В то время как Париж звенел от всех этих криков, освещенный пламенем пожарищ, в то время как каждую ночь его снова начинало лихорадить, на востоке возвышалась черной молчаливой громадой старая Бастилия. Туда не доходили крики, там не видно было отсветов пламени, ее подъемный мост был высок, а опускная решетка низка. Днем вы бы не увидели на ее стенах ни одного живого существа; казалось, крепость охраняла сама себя; однако, когда подле нее собиралось слишком большое скопище людей, она выпускала в эту толпу из каждого этажа такой рой стрел, что невозможно было понять — стреляют то люди или какая-нибудь машина. Тогда толпа в растерянности поворачивала назад, даже если предводительствовал сам Каплюш. По мере того как удалялись нападавшие, прекращался и обстрел: через некоторое время старая крепость принимала беззаботно-добродушный вид, — так дикобраз, увидя, что опасность миновала, опускает на спине свои, подобные ворсинкам меха колючки, благодаря которым он и снискал уважение врагов.
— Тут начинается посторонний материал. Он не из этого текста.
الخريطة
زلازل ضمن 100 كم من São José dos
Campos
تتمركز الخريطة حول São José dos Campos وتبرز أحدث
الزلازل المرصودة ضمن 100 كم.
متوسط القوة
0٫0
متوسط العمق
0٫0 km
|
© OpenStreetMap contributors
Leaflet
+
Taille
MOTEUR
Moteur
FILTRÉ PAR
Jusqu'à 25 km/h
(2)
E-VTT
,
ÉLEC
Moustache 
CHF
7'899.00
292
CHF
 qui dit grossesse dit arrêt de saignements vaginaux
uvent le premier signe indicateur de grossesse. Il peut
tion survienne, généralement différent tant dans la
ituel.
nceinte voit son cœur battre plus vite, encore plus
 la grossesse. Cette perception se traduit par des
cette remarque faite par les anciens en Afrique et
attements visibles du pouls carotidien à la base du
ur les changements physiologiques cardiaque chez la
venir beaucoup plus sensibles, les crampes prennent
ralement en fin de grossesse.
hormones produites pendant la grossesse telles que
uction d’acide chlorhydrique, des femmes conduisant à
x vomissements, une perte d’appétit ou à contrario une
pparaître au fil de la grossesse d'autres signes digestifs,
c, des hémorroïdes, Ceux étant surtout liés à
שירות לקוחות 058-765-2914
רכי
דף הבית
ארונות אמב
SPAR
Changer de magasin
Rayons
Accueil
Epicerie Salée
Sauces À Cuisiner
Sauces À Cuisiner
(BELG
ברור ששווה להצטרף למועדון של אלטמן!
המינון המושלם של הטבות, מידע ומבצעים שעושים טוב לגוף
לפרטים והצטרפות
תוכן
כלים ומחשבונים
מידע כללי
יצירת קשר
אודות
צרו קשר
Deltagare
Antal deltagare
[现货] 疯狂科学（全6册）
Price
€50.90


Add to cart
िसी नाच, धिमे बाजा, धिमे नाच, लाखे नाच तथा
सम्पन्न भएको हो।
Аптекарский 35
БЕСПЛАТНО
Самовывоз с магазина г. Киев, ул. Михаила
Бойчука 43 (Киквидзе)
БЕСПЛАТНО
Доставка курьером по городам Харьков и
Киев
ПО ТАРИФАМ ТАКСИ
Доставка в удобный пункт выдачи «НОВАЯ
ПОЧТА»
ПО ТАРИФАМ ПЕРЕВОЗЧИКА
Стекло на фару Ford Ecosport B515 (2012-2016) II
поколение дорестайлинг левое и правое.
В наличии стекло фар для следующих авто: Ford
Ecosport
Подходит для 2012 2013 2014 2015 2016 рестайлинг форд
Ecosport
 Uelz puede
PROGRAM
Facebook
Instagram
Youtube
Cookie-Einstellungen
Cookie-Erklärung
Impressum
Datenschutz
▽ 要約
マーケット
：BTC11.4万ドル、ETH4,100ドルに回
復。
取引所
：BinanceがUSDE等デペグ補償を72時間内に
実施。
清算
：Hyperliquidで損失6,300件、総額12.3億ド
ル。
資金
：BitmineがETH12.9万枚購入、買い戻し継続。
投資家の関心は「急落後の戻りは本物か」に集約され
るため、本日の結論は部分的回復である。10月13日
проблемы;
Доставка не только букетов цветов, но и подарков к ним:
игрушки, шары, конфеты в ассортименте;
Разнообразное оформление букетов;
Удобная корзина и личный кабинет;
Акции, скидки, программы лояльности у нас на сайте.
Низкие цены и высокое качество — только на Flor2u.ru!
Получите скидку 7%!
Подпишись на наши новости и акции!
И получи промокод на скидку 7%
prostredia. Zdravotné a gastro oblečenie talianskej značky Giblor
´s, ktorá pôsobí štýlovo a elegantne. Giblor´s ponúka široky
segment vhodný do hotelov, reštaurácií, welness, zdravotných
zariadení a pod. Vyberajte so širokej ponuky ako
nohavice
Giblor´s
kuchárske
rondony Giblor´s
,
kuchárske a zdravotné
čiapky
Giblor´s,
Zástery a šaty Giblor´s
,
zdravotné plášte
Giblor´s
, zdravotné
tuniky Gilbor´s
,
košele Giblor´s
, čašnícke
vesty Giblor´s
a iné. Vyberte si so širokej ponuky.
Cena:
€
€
Ночью — снова безмолвие и тьма. Напрасно зажигал свои огни Париж, — свет не проникал за решетчатые окна Бастилии, а из-за ее стен ни разу не вырвалось ни одного слова. Правда, время от времени из окна одной из четырех башен осторожно высовывалась голова часового, чтобы поглядеть, не готовится ли какой-нибудь сюрприз у крепостного вала, но голова оставалась недвижимой, и ее можно было принять, если на нее падал луч луны, за одну из тех готических масок, которыми разыгравшееся воображение архитектора украсило арки мостов и антаблементы соборов.
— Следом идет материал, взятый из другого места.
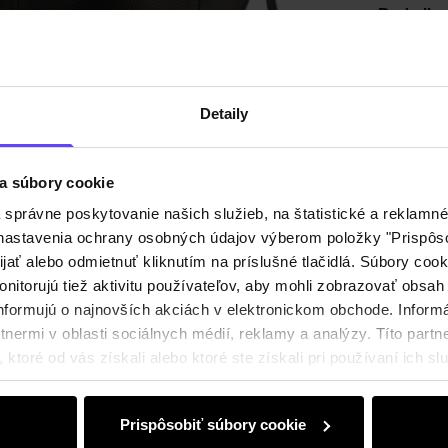
Detaily
Zloženi
Detaily
Recenz
a súbory cookie
právne poskytovanie našich služieb, na štatistické a reklamné 
ť nastavenia ochrany osobných údajov výberom položky "Prispôso
ijať alebo odmietnuť kliknutím na príslušné tlačidlá. Súbory co
nitorujú tiež aktivitu používateľov, aby mohli zobrazovať obsah
nformujú o najnovších akciách v elektronickom obchode. Inform
nermi v oblasti sociálnych médií, reklamy a analýzy. Títo partne
ktoré od vás získali alebo ktoré ste získali pri používaní ich slu
Prispôsobiť súbory cookie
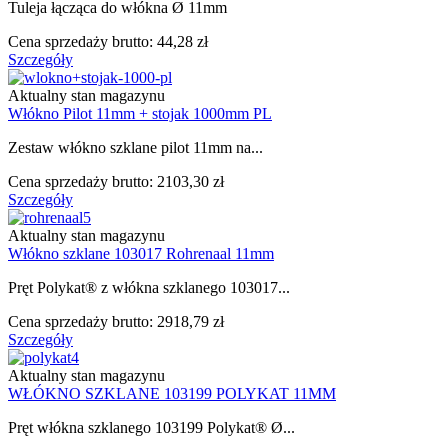
Tuleja łącząca do włókna Ø 11mm
Cena sprzedaży brutto:
44,28 zł
Szczegóły
Aktualny stan magazynu
Włókno Pilot 11mm + stojak 1000mm PL
Zestaw włókno szklane pilot 11mm na...
Cena sprzedaży brutto:
2103,30 zł
Szczegóły
Aktualny stan magazynu
Włókno szklane 103017 Rohrenaal 11mm
Pręt Polykat® z włókna szklanego 103017...
Cena sprzedaży brutto:
2918,79 zł
Szczegóły
Aktualny stan magazynu
WŁÓKNO SZKLANE 103199 POLYKAT 11MM
Pręt włókna szklanego 103199 Polykat® Ø...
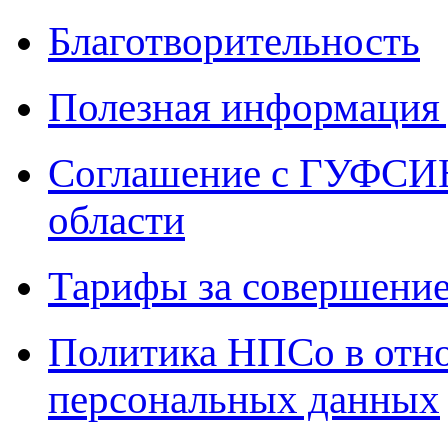
Благотворительность
Полезная информация 
Соглашение с ГУФСИН
области
Тарифы за совершение
Политика НПСо в отн
персональных данных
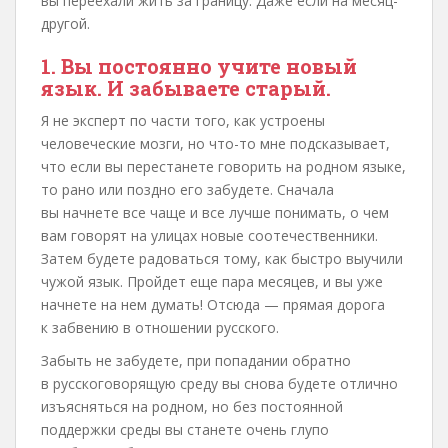
вы переехали жить за границу. Даже если на месяц-
другой.
1. Вы постоянно учите новый
язык. И забываете старый.
Я не эксперт по части того, как устроены
человеческие мозги, но что-то мне подсказывает,
что если вы перестанете говорить на родном языке,
то рано или поздно его забудете. Сначала
вы начнете все чаще и все лучше понимать, о чем
вам говорят на улицах новые соотечественники.
Затем будете радоваться тому, как быстро выучили
чужой язык. Пройдет еще пара месяцев, и вы уже
начнете на нем думать! Отсюда — прямая дорога
к забвению в отношении русского.
Забыть не забудете, при попадании обратно
в русскоговорящую среду вы снова будете отлично
изъясняться на родном, но без постоянной
поддержки среды вы станете очень глупо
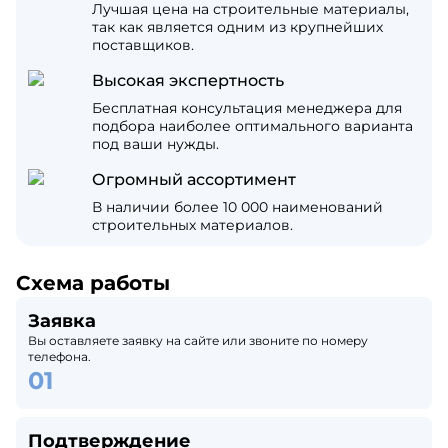
Лучшая цена на строительные материалы,
так как является одним из крупнейших
поставщиков.
Высокая экспертность
Бесплатная консультация менеджера для
подбора наиболее оптимального варианта
под ваши нужды.
Огромный ассортимент
В наличии более 10 000 наименований
строительных материалов.
Схема работы
Заявка
Вы оставляете заявку на сайте или звоните по номеру
телефона.
Подтверждение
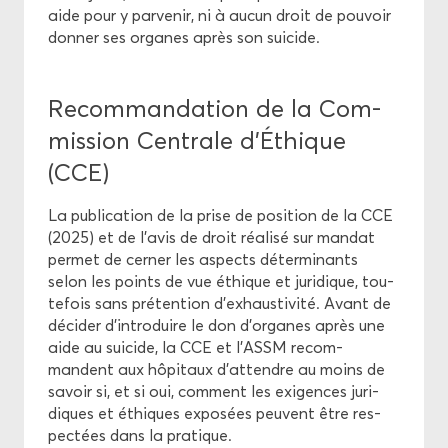
aide pour y par­ve­nir, ni à aucun droit de pou­voir
don­ner ses or­ganes après son sui­cide.
Re­com­man­da­tion de la Com­
mis­sion Cen­trale d’Éthique
(CCE)
La pu­bli­ca­tion de la prise de po­si­tion de la CCE
(2025) et de l’avis de droit réa­li­sé sur man­dat
per­met de cer­ner les as­pects dé­ter­mi­nants
selon les points de vue éthique et ju­ri­dique, tou­
te­fois sans pré­ten­tion d’ex­haus­ti­vi­té. Avant de
dé­ci­der d’in­tro­duire le don d’or­ganes après une
aide au sui­cide, la CCE et l’ASSM re­com­
mandent aux hô­pi­taux d’at­tendre au moins de
sa­voir si, et si oui, com­ment les exi­gences ju­ri­
diques et éthiques ex­po­sées peuvent être res­
pec­tées dans la pra­tique.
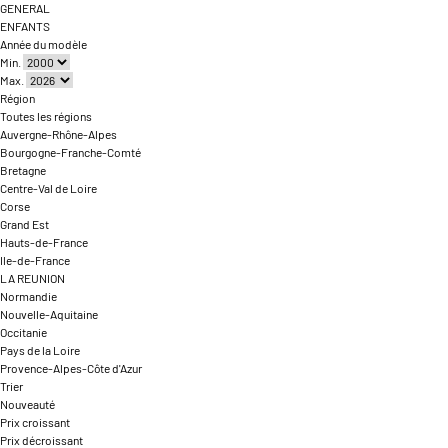
GENERAL
ENFANTS
Année du modèle
Min.
Max.
Région
Toutes les régions
Auvergne-Rhône-Alpes
Bourgogne-Franche-Comté
Bretagne
Centre-Val de Loire
Corse
Grand Est
Hauts-de-France
Ile-de-France
LA REUNION
Normandie
Nouvelle-Aquitaine
Occitanie
Pays de la Loire
Provence-Alpes-Côte d'Azur
Trier
Nouveauté
Prix croissant
Prix décroissant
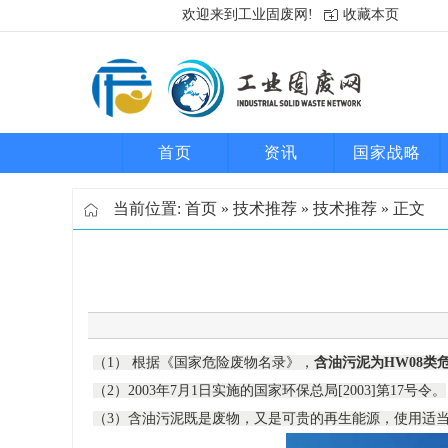
欢迎来到工业固废网!
收藏本页
首页
资讯
国家战略
当前位置:
首页
»
技术推荐
»
技术推荐
» 正文
（1）
根据《国家危险废物名录》，
含油污泥为HW08类
（2）
2003
年
7
月
1
日实施的国家环保总局
[2003]
第
17
号
令。
（3）含油污泥既是废物，又是可贵的再生能源，使用适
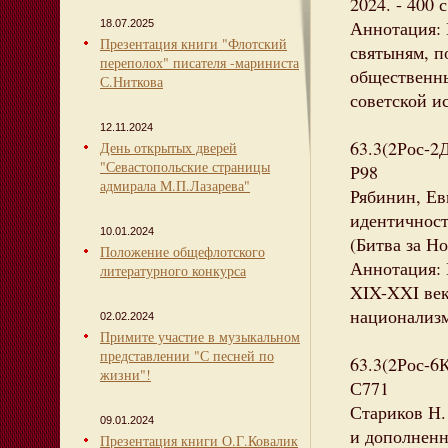
2024. - 400 
Аннотация: 
18.07.2025
Презентация книги "Флотский
святыням, 
переполох" писателя -мариниста
общественны
С.Ниткова
советской и
12.11.2024
63.3(2Рос-2
День открытых дверей
"Севастопольские страницы
Р98
адмирала М.П.Лазарева"
Рябинин, Ев
идентичносте
10.01.2024
(Битва за Н
Положение общефлотского
Аннотация: 
литературного конкурса
XIX-XXI век
национализ
02.02.2024
Примите участие в музыкальном
представлении "С песней по
63.3(2Рос-6
жизни"!
С771
Стариков Н.
09.01.2024
и дополненно
Презентация книги О.Г.Ковалик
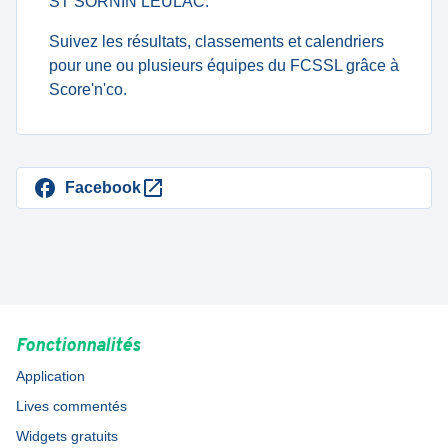
ST SORNIN LEULAC.
Suivez les résultats, classements et calendriers
pour une ou plusieurs équipes du FCSSL grâce à
Score'n'co.
Facebook
Fonctionnalités
Application
Lives commentés
Widgets gratuits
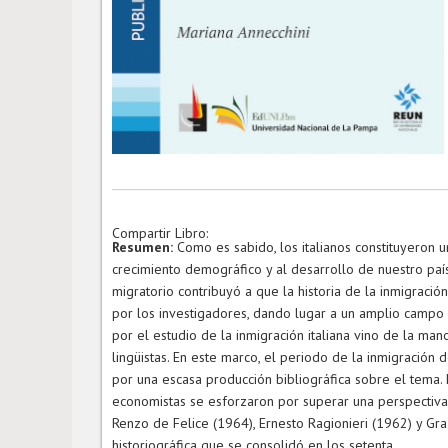
Compartir Libro:
Resumen:
Como es sabido, los italianos constituyeron u
crecimiento demográfico y al desarrollo de nuestro país.
migratorio contribuyó a que la historia de la inmigració
por los investigadores, dando lugar a un amplio campo de
por el estudio de la inmigración italiana vino de la ma
lingüistas. En este marco, el periodo de la inmigración d
por una escasa producción bibliográfica sobre el tema.
economistas se esforzaron por superar una perspectiva de
Renzo de Felice (1964), Ernesto Ragionieri (1962) y Gra
historiográfica que se consolidó en los setenta.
В одну из темных ночей, в последних числах июня, когда часовые, как обычно, бодрствовали каждый в своей башенке, по узкой винтовой лестнице, что вела к верхней площадке крепости, поднимались двое. Первым достиг цели мужчина сорока двух — сорока пяти лет; он был очень высокий, и сила его соответствовала его росту. Он был в полном воинском снаряжении, хотя вместо шпаги у него на поясе висел один из тех острых и длинных кинжалов, которые зовутся кинжалами милосердия; левая рука его привычно опиралась на этот кинжал, а правой он заботливо придерживал бархатный, ворсистый берет, на которые бойцы в минуты отдыха меняли шлемы, тянувшие иногда на сорок — пятьдесят ливров. Так как ничто не закрывало его лица, то под кустистыми бровями можно было разглядеть темно-голубые глаза; римский нос, лицо, обожженное солнцем, сообщали всему облику некую суровость, ее не могли смягчить даже окладистая борода и длинные черные волосы, обрамлявшие щеки.
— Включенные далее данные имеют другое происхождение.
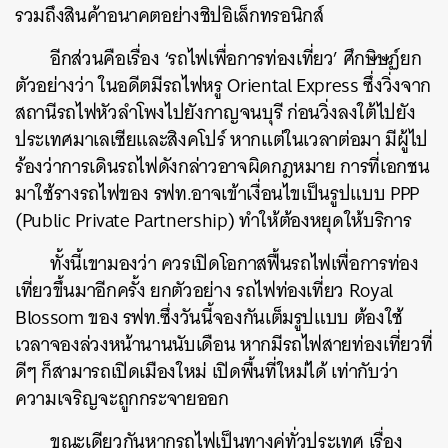
รวมถึงสินค้าอนาคตอย่างชิปอิเล็กทรอนิกส์
อีกส่วนคือเรื่อง ‘รถไฟเพื่อการท่องเที่ยว’ ศึกษิษฏ์ยก
ตัวอย่างว่า ในอดีตมีรถไฟหรู Oriental Express ซึ่งวิ่งจาก
สถานีรถไฟหัวลำโพงไปยังกาญจนบุรี ก่อนวิ่งลงใต้ไปยัง
ประเทศมาเลเซียและสิงคโปร์ หากแต่ในเวลาต่อมา มีผู้ไป
ร้องว่าการเดินรถไฟดังกล่าวอาจผิดกฎหมาย การที่เอกชน
มาใช้รางรถไฟของ รฟท.อาจเข้าเงื่อนไขเป็นรูปแบบ PPP
(Public Private Partnership) ทำให้ต้องหยุดให้บริการ
ทั้งนี้เขามองว่า ควรเปิดโอกาสฟื้นรถไฟเพื่อการท่อง
เที่ยวขึ้นมาอีกครั้ง ยกตัวอย่าง รถไฟท่องเที่ยว Royal
Blossom ของ รฟท.ซึ่งวันนี้จองกันเต็มรูปแบบ ต้องใช้
เวลาจองล่วงหน้านานนับเดือน หากมีรถไฟสายท่องเที่ยวที่
ดีๆ ก็สามารถเปิดเมืองใหม่ เปิดพื้นที่ใหม่ได้ เท่ากับว่า
ความเจริญจะถูกกระจายออก
ขณะเดียวกันหากรถไฟเป็นทางคู่ทั่วประเทศ เรื่อง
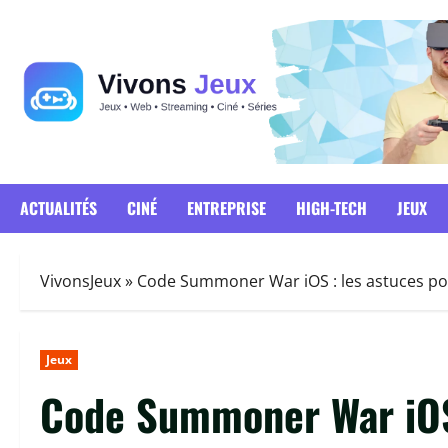
Passer
au
contenu
ACTUALITÉS
CINÉ
ENTREPRISE
HIGH-TECH
JEUX
VivonsJeux
»
Code Summoner War iOS : les astuces po
Jeux
Code Summoner War iOS 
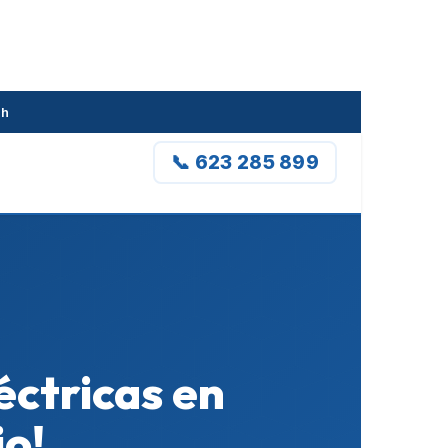
4h
📞 623 285 899
éctricas en
io!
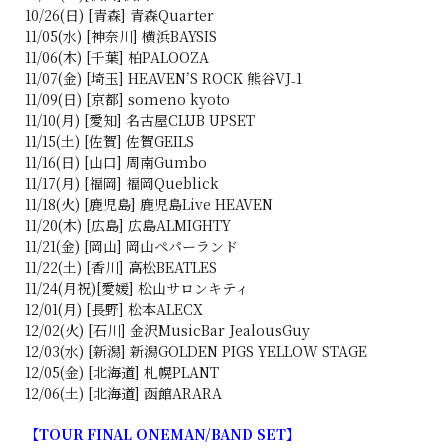
10/26(日) [青森] 青森Quarter
11/05(水) [神奈川] 横浜BAYSIS
11/06(木) [千葉] 柏PALOOZA
11/07(金) [埼玉] HEAVEN’S ROCK 熊谷VJ₋1
11/09(日) [京都] someno kyoto
11/10(月) [愛知] 名古屋CLUB UPSET
11/15(土) [佐賀] 佐賀GEILS
11/16(日) [山口] 周南Gumbo
11/17(月) [福岡] 福岡Queblick
11/18(火) [鹿児島] 鹿児島Live HEAVEN
11/20(木) [広島] 広島ALMIGHTY
11/21(金) [岡山] 岡山ペパーランド
11/22(土) [香川] 高松BEATLES
11/24(月祝)[愛媛] 松山サロンキティ
12/01(月) [長野] 松本ALECX
12/02(火) [石川] 金沢MusicBar JealousGuy
12/03(水) [新潟] 新潟GOLDEN PIGS YELLOW STAGE
12/05(金) [北海道] 札幌PLANT
12/06(土) [北海道] 函館ARARA
【TOUR FINAL ONEMAN/BAND SET】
Человек, чей портрет мы только что нарисовали, едва очутившись на ровной площадке, просунул руку в дыру, через которую он пролез, за эту сильную, надежную руку тотчас же ухватилась тонкая, мягкая рука юноши шестнадцати — семнадцати лет, и дядька вытащил его на площадку. Он был одет в шелк и бархат, белокур, тонок в кости, с изящными чертами лица. Опираясь на руку своего товарища, видимо, устав от этого нетрудного подъема, он по привычке искал места, где мог бы отдохнуть. Но, увидев, что такое украшение показалось излишним строителям крепости, он, поразмыслив, сцепил обе руки так, что образовалось кольцо, и почти повис на гигантской руке, поддерживавшей его, во всяком случае, нагрузил ее половиной веса, который природа назначила нести его ногам; и, устроившись таким образом, он начал прогуливаться по площадке с таким видом, словно это было не его собственное желание, а просто он хотел сделать одолжение тому, кто его сопровождал.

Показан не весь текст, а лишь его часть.